Increase Performance with GPU Boost and K80 Autoboost

Originally published at: https://developer.nvidia.com/blog/increase-performance-gpu-boost-k80-autoboost/

NVIDIA® GPU Boost™ is a feature available on NVIDIA® GeForce® and Tesla® GPUs that boosts application performance by increasing GPU core and memory clock rates when sufficient power and thermal headroom are available (See the earlier Parallel Forall post about GPU Boost by Mark Harris). In the case of Tesla GPUs, GPU Boost is customized for compute-intensive workloads running on…

Jiri, another great post. How does this work with bandwidth bound applications? On K40 you had to use the 875MHz to get full bandwidth. Given that bandwidth bound applications usually don't come close to TDP they can probably run with the highest clock, but if on of the 24 lower clocks already maxes out the achievable bandwidth one could get away with a lower clock. What about a plot similar to Fig.2 for the stream triad memory bandwidth?

Hi Mathias, thanks for the feedback and the good
question. The Tesla K80 doesn’t need to run at the max application clocks to
achieve its full memory bandwidth. In my experiments, a GPU clock of 705 is
sufficient for memory bound applications.

Two more questions out of curiosity:
1. Is AutoBoost smart enough to only increase the clock to 705 (or whatever is sufficient to get the best performance) ? If performance does not profit from higher frequencies anymore this would be nice in terms of energy savings, stability, durability. But there is probably no way the CUDA driver can detect this. But maybe the programmer could specify a maximum boost frequency?

2. When I run a K40 with 875 MHz is will throttle if power or temperature exceed the limits. How is this different (apart from the finer levels) then Autoboost? I am sure it is - I am just curious.
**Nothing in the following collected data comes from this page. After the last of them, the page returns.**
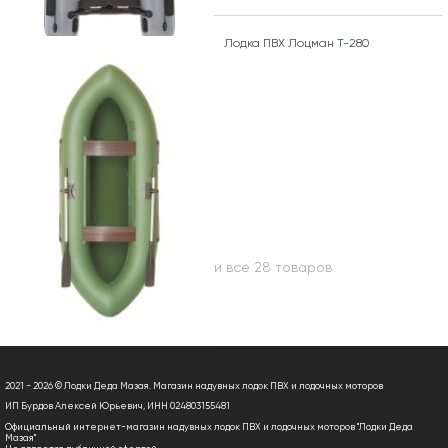
Лодка ПВХ Лоцман Т-280
Вы посмотрели все 28 товаров
2021 - 2026 © Лодки Деда Мазая. Магазин надувных лодок ПВХ и лодочных моторов
ИП Бурдов Алексей Юрьевич, ИНН 024803155481
Официальный интернет-магазин надувных лодок ПВХ и лодочных моторов "Лодки Деда
Мазая"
1. As you say autoboost can't know that a kernel is memory bound and thus will increase the clock beyond 705 Mhz if the power and thermal conditions allow it. To avoid this you need to disable autoboost and set application clocks to the right value.
2. The difference between autoboost and setting application clocks to the highest possible clocks is that autoboost starts at the lowest clock and increase it while with application clocks the clocks are reduced from the specified value until no clock throttle reasons occur. In some cases application clocks might be faster than autoboost, e.g. for very short kernels it might take too long to spin up the clocks, while in other cases autoboost is faster, e.g. if the application clock setting is too aggressive. Energy wise autoboost is always better as it reduces the clocks when the GPU is less loaded.

I just bought a 980Ti and both the driver and nvidia-smi are showing the "Max clocks" as 1595mhz. The "graphics clock" gets up to 1430 (probably because boost is turned off, luckily!). Is this a display issue or is my card clocked wrongly? Something isn't right!

Hmm, is this a second-hand board? Clocks seem high. Saw your post on devtalk.nvidia.com (which is a more appropriate forum for this question). As to why you aren't hitting the max, a full nvidia-smi -q output posted to the forums might help to understand why you can't reach them.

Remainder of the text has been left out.